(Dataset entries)
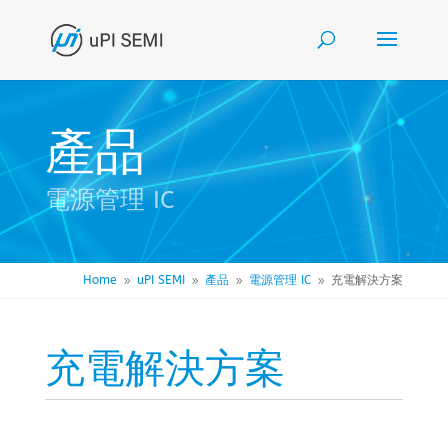
產品
電源管理 IC
Home
uPI SEMI
產品
電源管理 IC
充電解決方案
9
9
9
9
充電解決方案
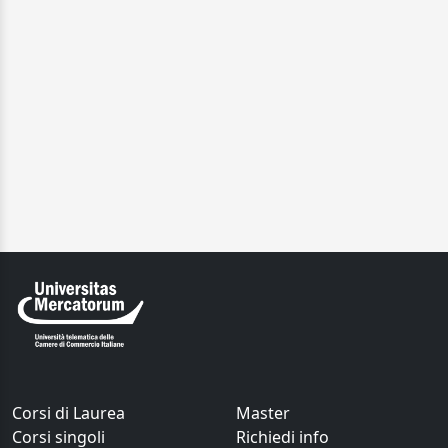
Corsi di Laurea
Master
Corsi singoli
Richiedi info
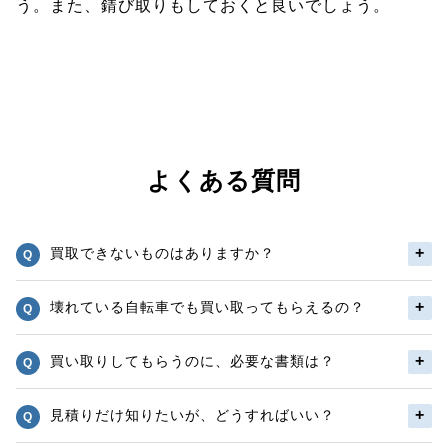
う。また、錆び取りもしておくと良いでしょう。
よくある質問
買取できないものはありますか？
壊れている自転車でも買い取ってもらえるの？
買い取りしてもらうのに、必要な書類は？
見積りだけ知りたいが、どうすればいい？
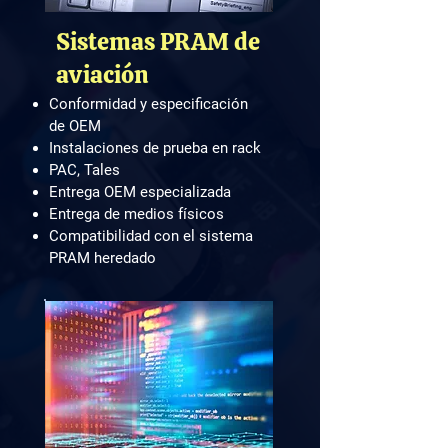
Sistemas PRAM de
aviación
Conformidad y especificación
de OEM
Instalaciones de prueba en rack
PAC, Tales
Entrega OEM especializada
Entrega de medios físicos
Compatibilidad con el sistema
PRAM heredado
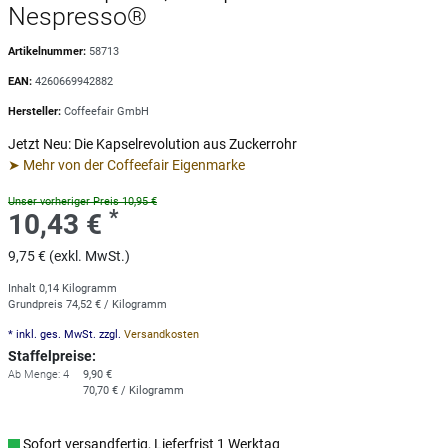
Nespresso®
Artikelnummer:
58713
EAN:
4260669942882
Hersteller:
Coffeefair GmbH
Jetzt Neu: Die Kapselrevolution aus Zuckerrohr
➤ Mehr von der Coffeefair Eigenmarke
Unser vorheriger Preis 10,95 €
*
10,43 €
9,75 € (exkl. MwSt.)
Inhalt
0,14
Kilogramm
Grundpreis
74,52 € / Kilogramm
* inkl. ges. MwSt. zzgl.
Versandkosten
Staffelpreise:
Ab Menge: 4
9,90 €
70,70 € / Kilogramm
Sofort versandfertig, Lieferfrist 1 Werktag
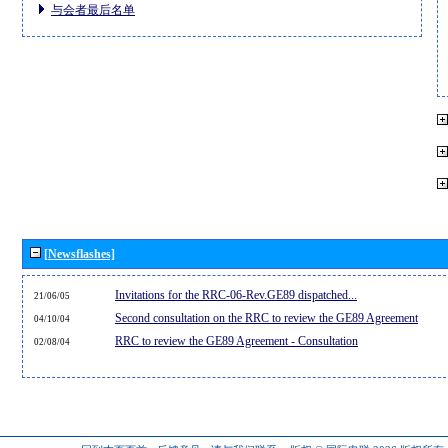
与会者最后名单
[Newsflashes]
Invitations for the RRC-06-Rev.GE89 dispatched...
21/06/05
Second consultation on the RRC to review the GE89 Agreement
04/10/04
RRC to review the GE89 Agreement - Consultation
02/08/04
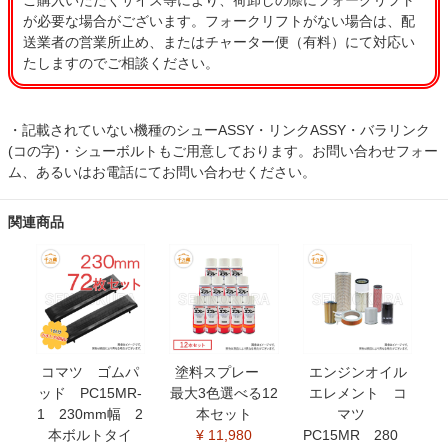
ご購入いただくサイズ等により、荷卸しの際にフォークリフト
が必要な場合がございます。フォークリフトがない場合は、配
送業者の営業所止め、またはチャーター便（有料）にて対応い
たしますのでご相談ください。
・記載されていない機種のシューASSY・リンクASSY・バラリンク
(コの字)・シューボルトもご用意しております。お問い合わせフォー
ム、あるいはお電話にてお問い合わせください。
関連商品
コマツ ゴムパ
塗料スプレー
エンジンオイル
ッド PC15MR-
最大3色選べる12
エレメント コ
1 230mm幅 2
本セット
マツ
本ボルトタイ
¥ 11,980
PC15MR 280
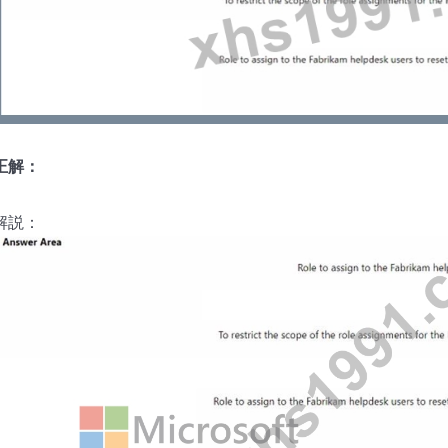
正解：
解説：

▶ **WHAT TO PRODUCE**: Print all of the records shown above exactly, leaving out each picture.

▶ **WRITTEN RESPONSE**:
產品
電源管理 IC
Home
uPI SEMI
產品
電源管理 IC
充電解決方案
9
9
9
9
充電解決方案
Corsi di Laurea
Master
Corsi singoli
Richiedi info
う。また、錆び取りもしておくと良いでしょう。
よくある質問
買取できないものはありますか？
壊れている自転車でも買い取ってもらえるの？
買い取りしてもらうのに、必要な書類は？
見積りだけ知りたいが、どうすればいい？
Sistemas PRAM de
aviación
Conformidad y especificación
de OEM
Instalaciones de prueba en rack
PAC, Tales
Entrega OEM especializada
Entrega de medios físicos
Compatibilidad con el sistema
PRAM heredado
Nespresso®
Artikelnummer:
58713
EAN:
4260669942882
Hersteller:
Coffeefair GmbH
Jetzt Neu: Die Kapselrevolution aus Zuckerrohr
➤ Mehr von der Coffeefair Eigenmarke
Unser vorheriger Preis 10,95 €
*
10,43 €
9,75 € (exkl. MwSt.)
Inhalt
0,14
Kilogramm
Grundpreis
74,52 € / Kilogramm
* inkl. ges. MwSt. zzgl.
Versandkosten
Staffelpreise:
Ab Menge: 4
9,90 €
70,70 € / Kilogramm
Sofort versandfertig, Lieferfrist 1 Werktag
与会者最后名单
[Newsflashes]
Invitations for the RRC-06-Rev.GE89 dispatched...
21/06/05
Second consultation on the RRC to review the GE89 Agreement
04/10/04
RRC to review the GE89 Agreement - Consultation
02/08/04
ご購入いただくサイズ等により、荷卸しの際にフォークリフト
が必要な場合がございます。フォークリフトがない場合は、配
送業者の営業所止め、またはチャーター便（有料）にて対応い
たしますのでご相談ください。
・記載されていない機種のシューASSY・リンクASSY・バラリンク
(コの字)・シューボルトもご用意しております。お問い合わせフォー
ム、あるいはお電話にてお問い合わせください。
関連商品
コマツ ゴムパ
塗料スプレー
エンジンオイル
ッド PC15MR-
最大3色選べる12
エレメント コ
1 230mm幅 2
本セット
マツ
本ボルトタイ
¥ 11,980
PC15MR 280
正解：
解説：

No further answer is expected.